Yes, the Circuit and Morizo Editions are expensive, but we’d argue that it doesn’t really matter. If you want the Morizo, $50,000 isn’t out of line for something certain to be unusual, and its performance upgrades almost assure it’s the best-performing GR Corolla of the group. The Circuit Edition is no longer available after the 2023 model year, and unless you really must have its fancy carbon top and muscular hood design, it appears that an entry-level GR Corolla Core with the Performance pack gives you the same hardware (roof and hood aside).

To that end, an equipped Core at just under $40,000 (plus dealer markups) appears to be the way to go. Even though it costs about twice as much as the cheapest Corolla available today, it’s a steal for what it is. It also puts the figurative pressure on Honda, which is set to release its yet-to-be-priced Civic Type R, a direct rival, soon. While the original Type R was priced similarly to the Core, the new version has more power (315 ponies and a lot more torque than any GR Corolla)

It is still front-wheel drive.
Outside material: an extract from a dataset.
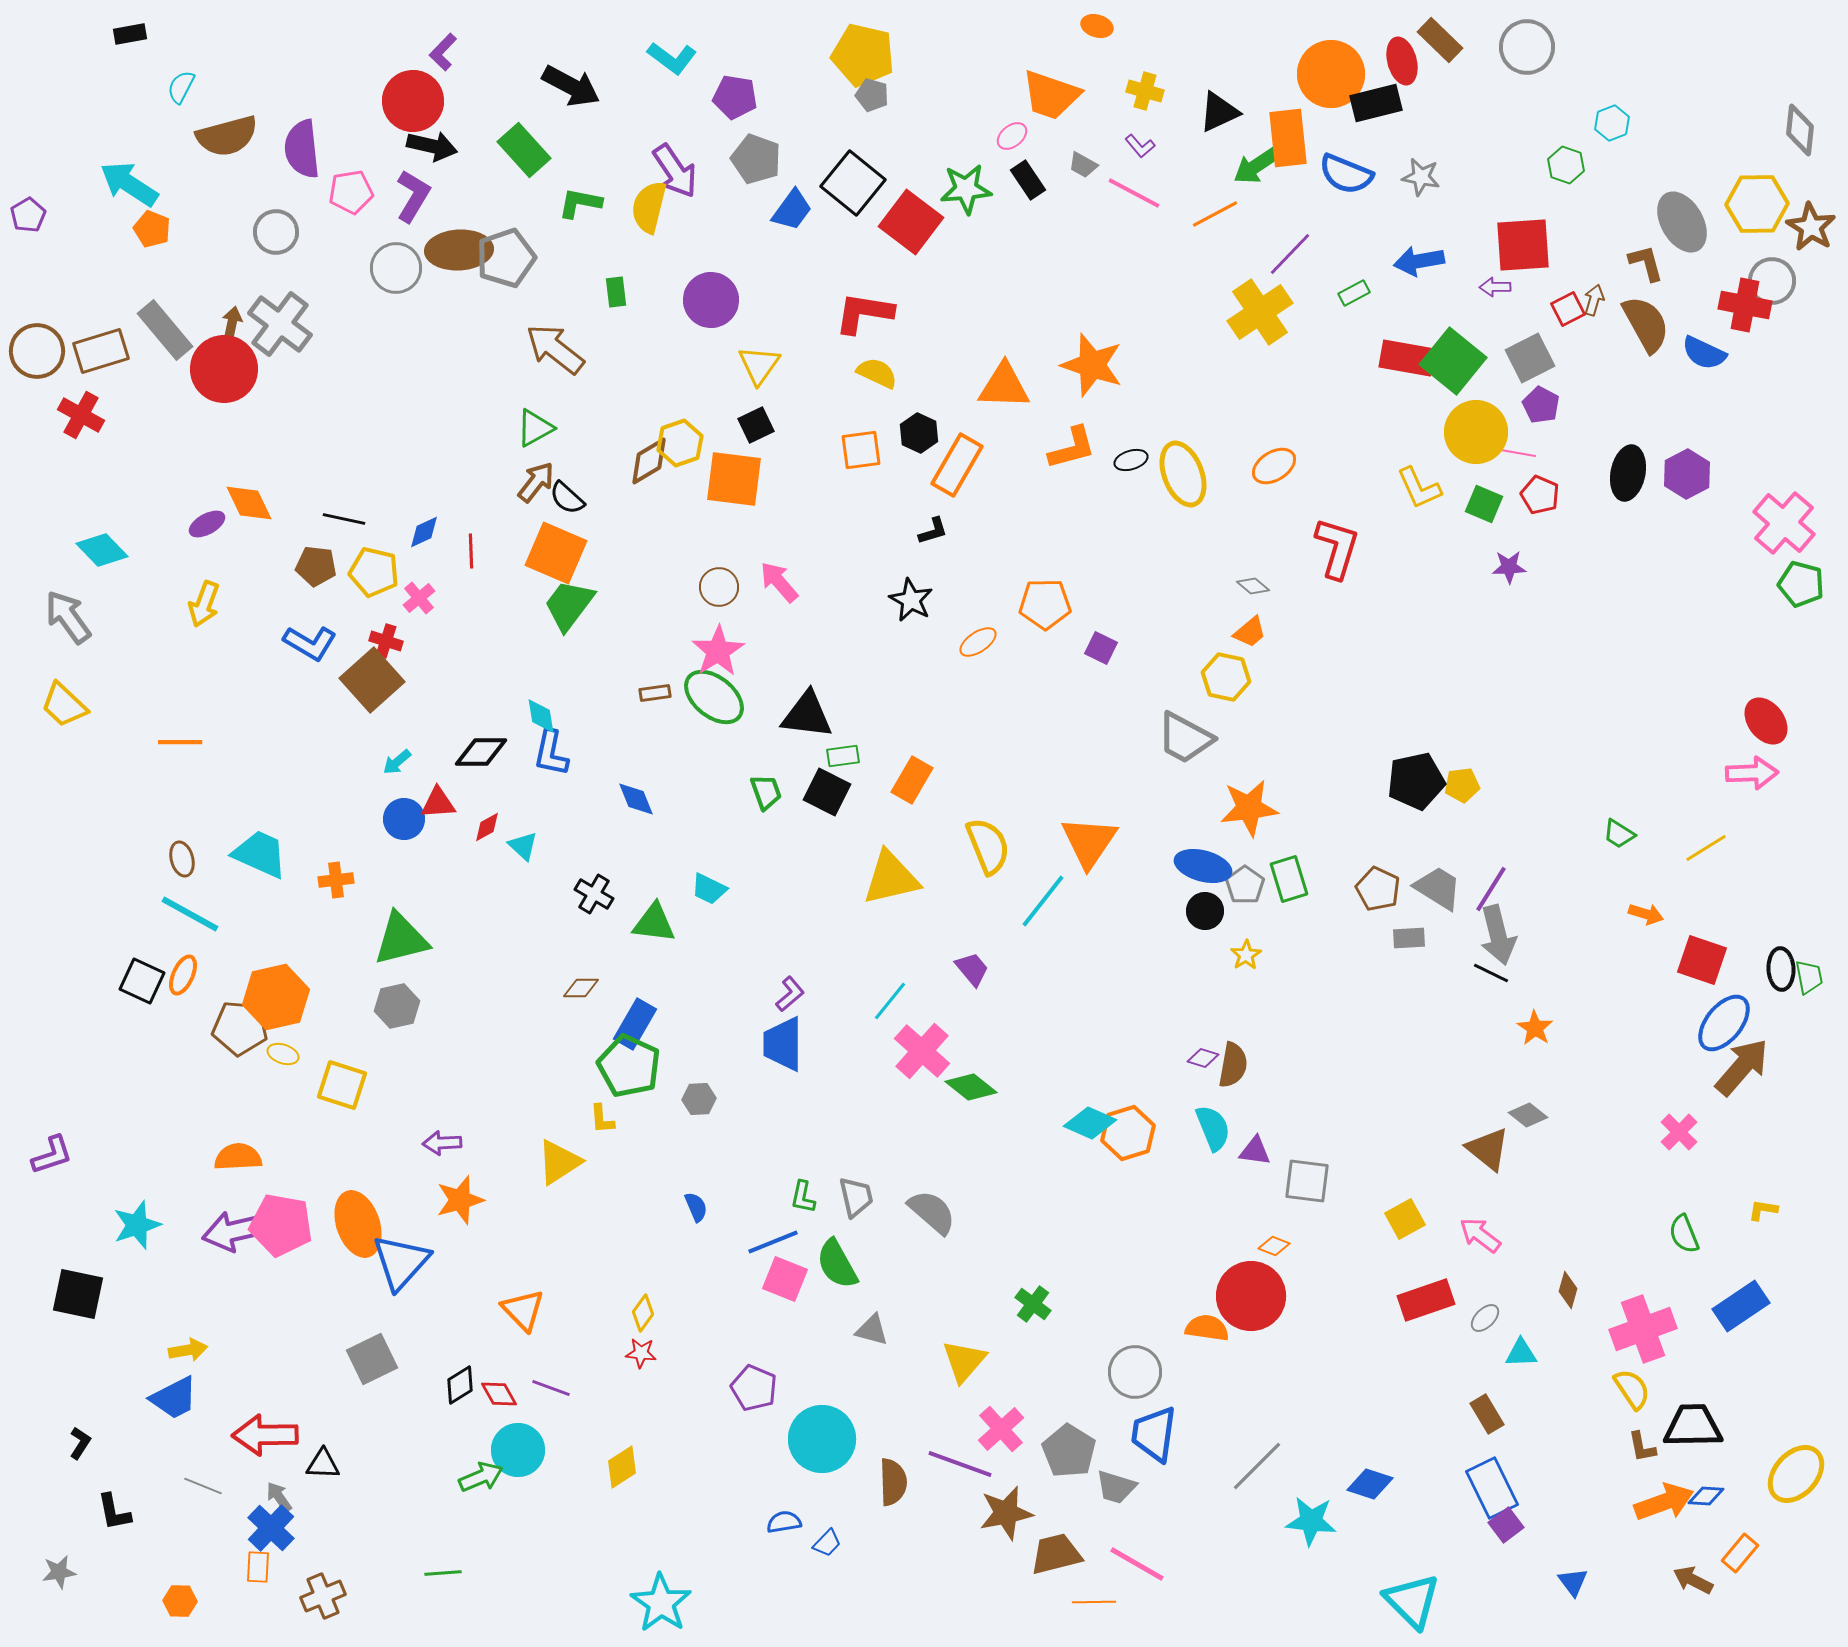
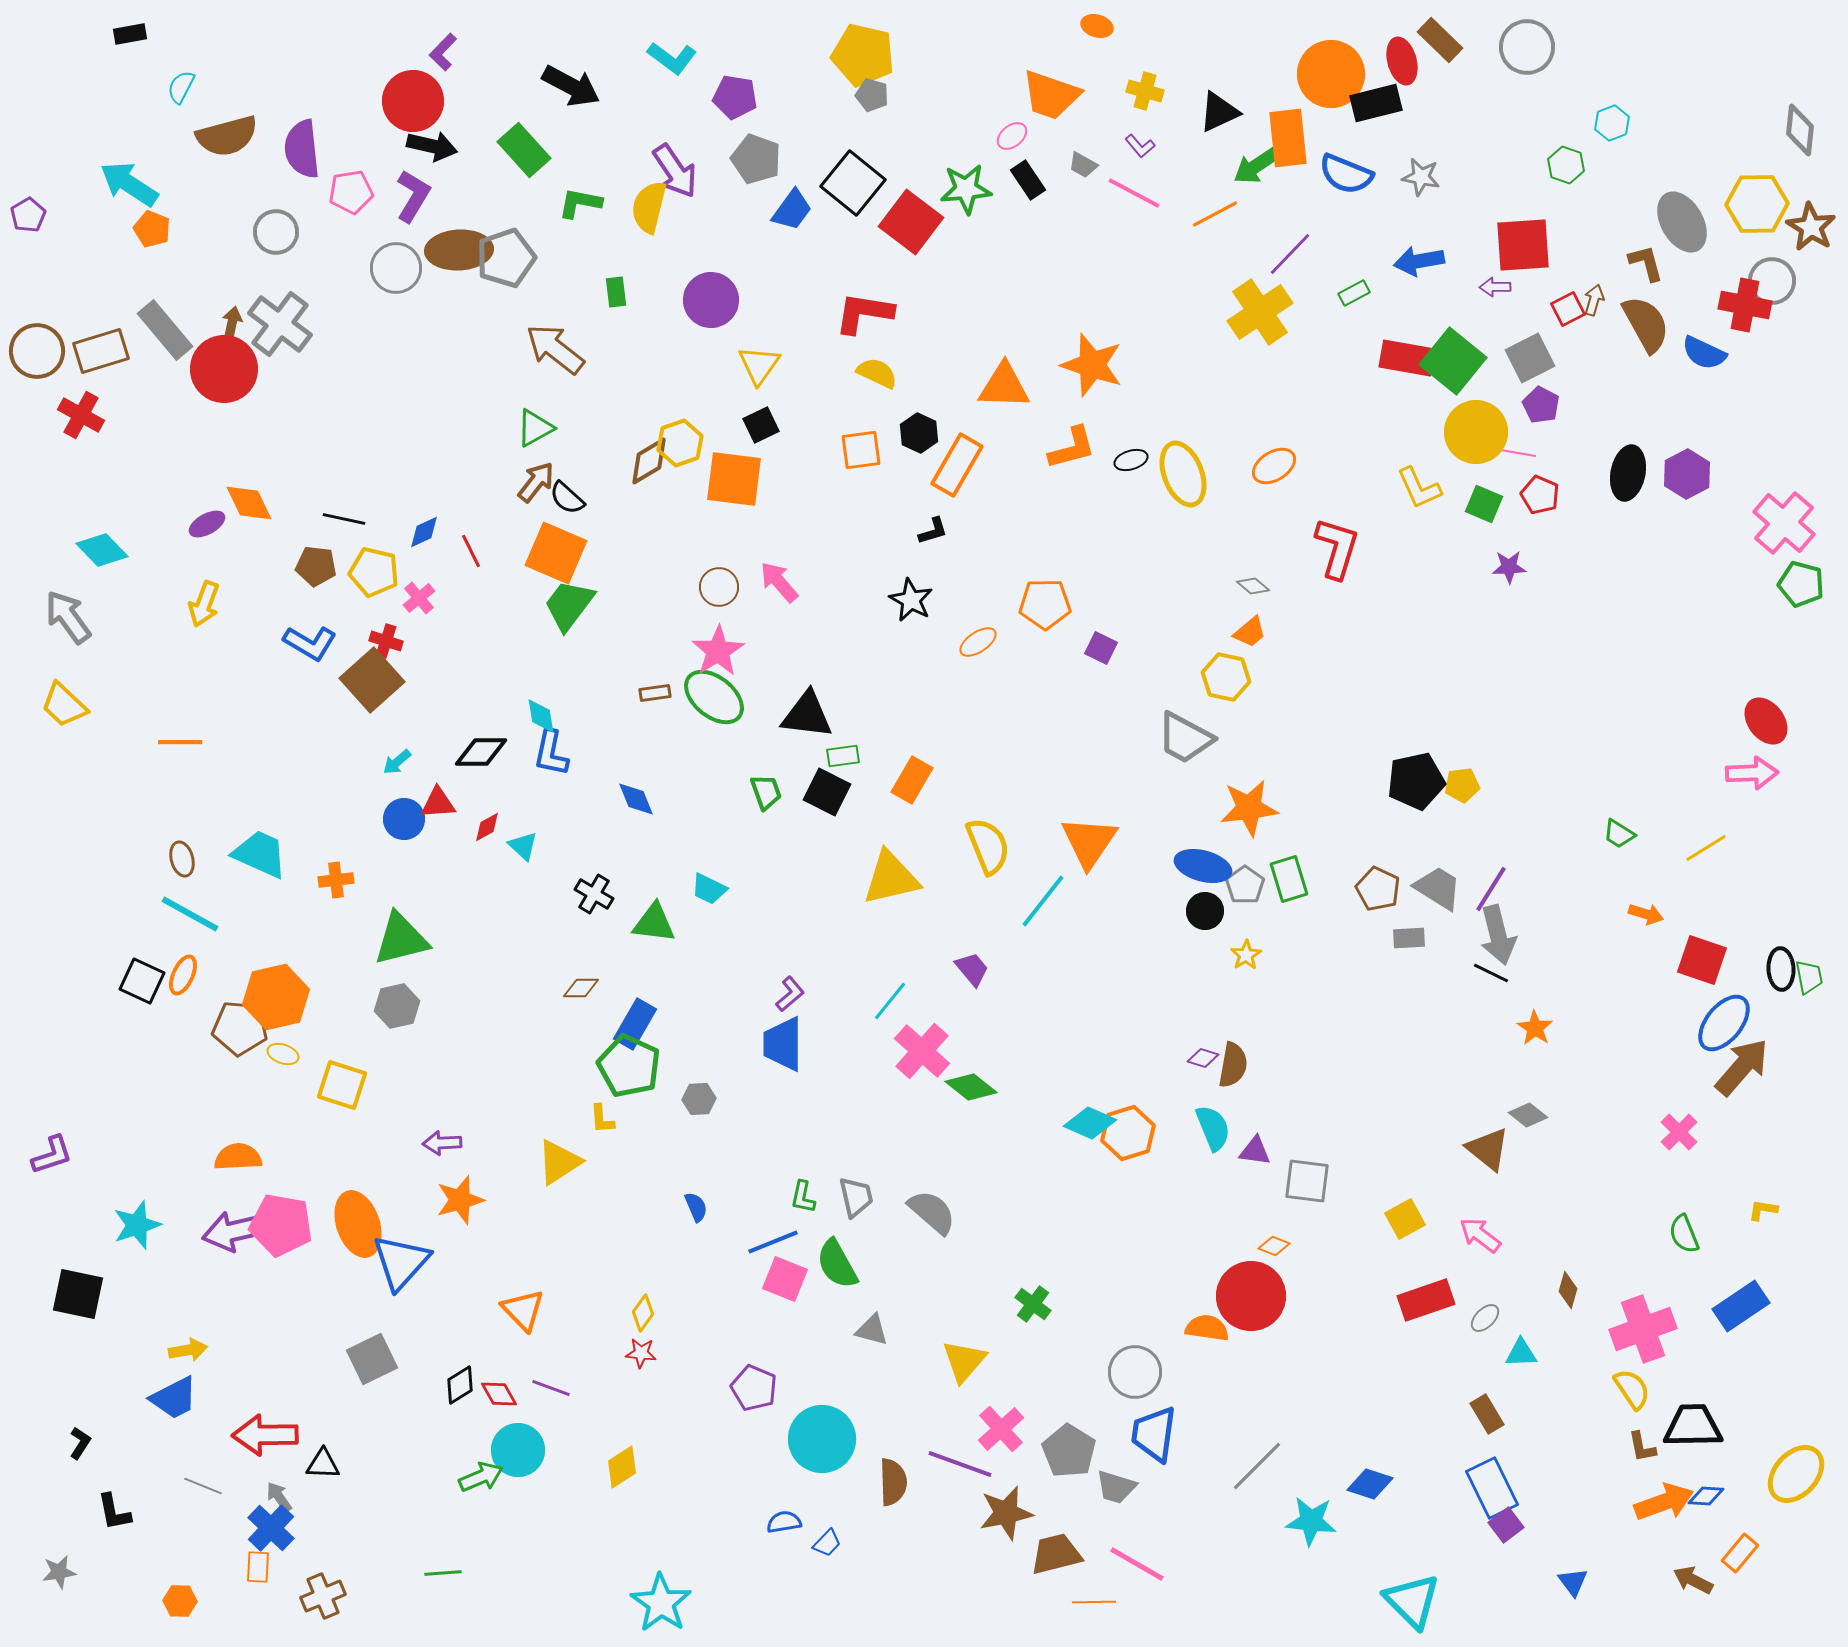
black square at (756, 425): moved 5 px right
red line at (471, 551): rotated 24 degrees counterclockwise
The GR Corolla is just $100 more expensive than the six-speed manual version of Acura’s new Integra—a 200-hp hatch that shares mechanicals with the Type R’s inferior Civic Si sister.

What’s interesting about the GR Corolla’s cost is that it positions Toyota as an outlier in terms of not just delivering inexpensive performance cars, but also extending their availability. This is the same business that updated the GR86 sports car for a new generation last year and is now adding a manual transmission to the more powerful Supra sports vehicle. Toyota, keep it up.